What is being asked
Scan the entries below and return each line that contains "cette".

Entries supplied
┄┄┄┄┄┄

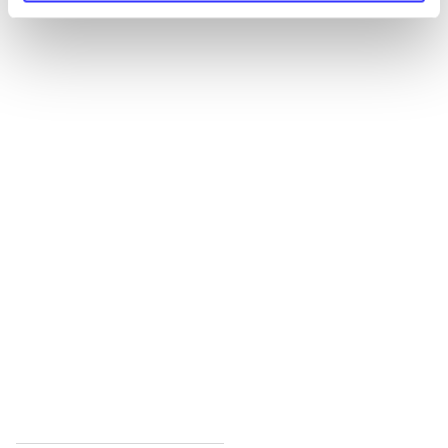
Alle registrerede artikler fordelt på udgivelser
...
...
...
...
...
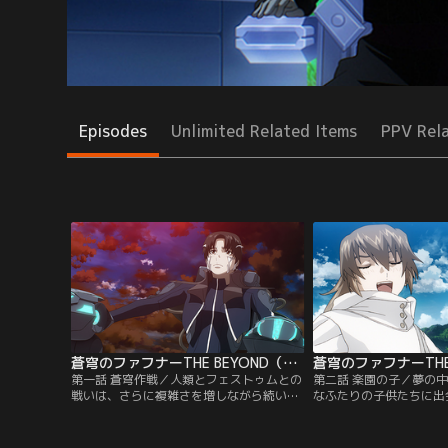
Episodes
Unlimited Related Items
PPV Rel
蒼穹のファフナーTHE BEYOND（TV Edition） 第01話
第一話 蒼穹作戦／人類とフェストゥムとの
第二話 楽園の子／夢の
戦いは、さらに複雑さを増しながら続いて
なふたりの子供たちに出
いた。「第五次蒼穹作戦」の名の元、奪わ
は「ミールの申し子があ
れた同胞を取り戻すため人型兵器ファフナ
士に告げる。その傍らに
ーに乗り込んだ真壁一騎ら竜宮島部隊はフ
が立っていた。夢から覚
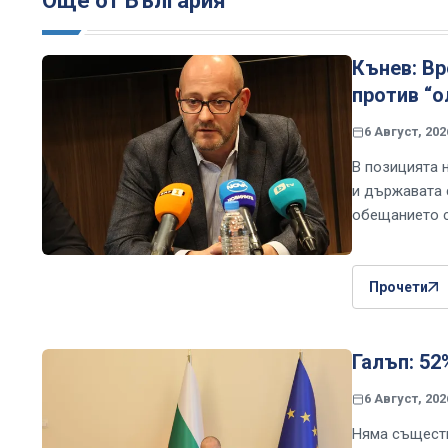
Още от България
Кънев: Вр
против “о
6 Август, 202
В позицията 
и държавата 
обещанието с
Прочети
Галъп: 52
6 Август, 202
Няма съществ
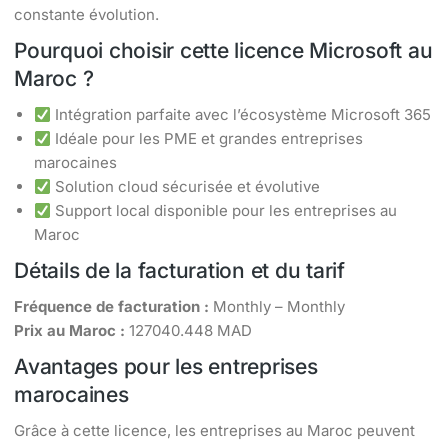
constante évolution.
Pourquoi choisir cette licence Microsoft au
Maroc ?
Intégration parfaite avec l’écosystème Microsoft 365
Idéale pour les PME et grandes entreprises
marocaines
Solution cloud sécurisée et évolutive
Support local disponible pour les entreprises au
Maroc
Détails de la facturation et du tarif
Fréquence de facturation :
Monthly – Monthly
Prix au Maroc :
127040.448 MAD
Avantages pour les entreprises
marocaines
Grâce à cette licence, les entreprises au Maroc peuvent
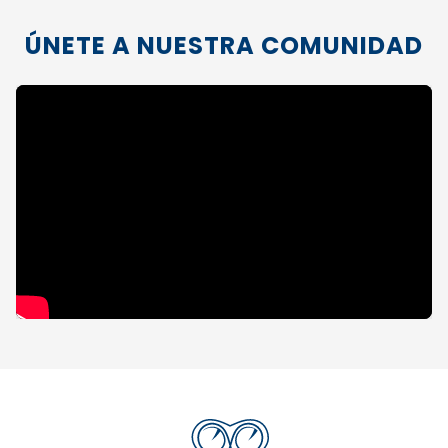
ÚNETE A NUESTRA COMUNIDAD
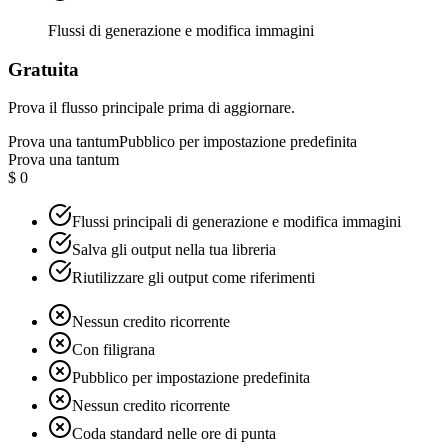
Flussi di generazione e modifica immagini
Gratuita
Prova il flusso principale prima di aggiornare.
Prova una tantum
Pubblico per impostazione predefinita
Prova una tantum
$ 0
Flussi principali di generazione e modifica immagini
Salva gli output nella tua libreria
Riutilizzare gli output come riferimenti
Nessun credito ricorrente
Con filigrana
Pubblico per impostazione predefinita
Nessun credito ricorrente
Coda standard nelle ore di punta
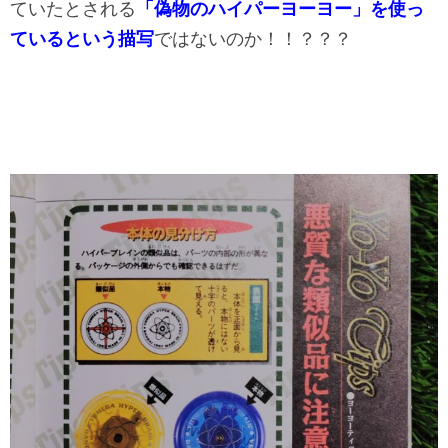
ていたとされる
「偽物のハイパーヨーヨー」を使っ
ているという描写
ではないのか！！？？？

┄┄┄┄┄┄

Exercise solution
Pourquoi choisir cette licence Microsoft au
Grâce à cette licence, les entreprises au Maroc peuvent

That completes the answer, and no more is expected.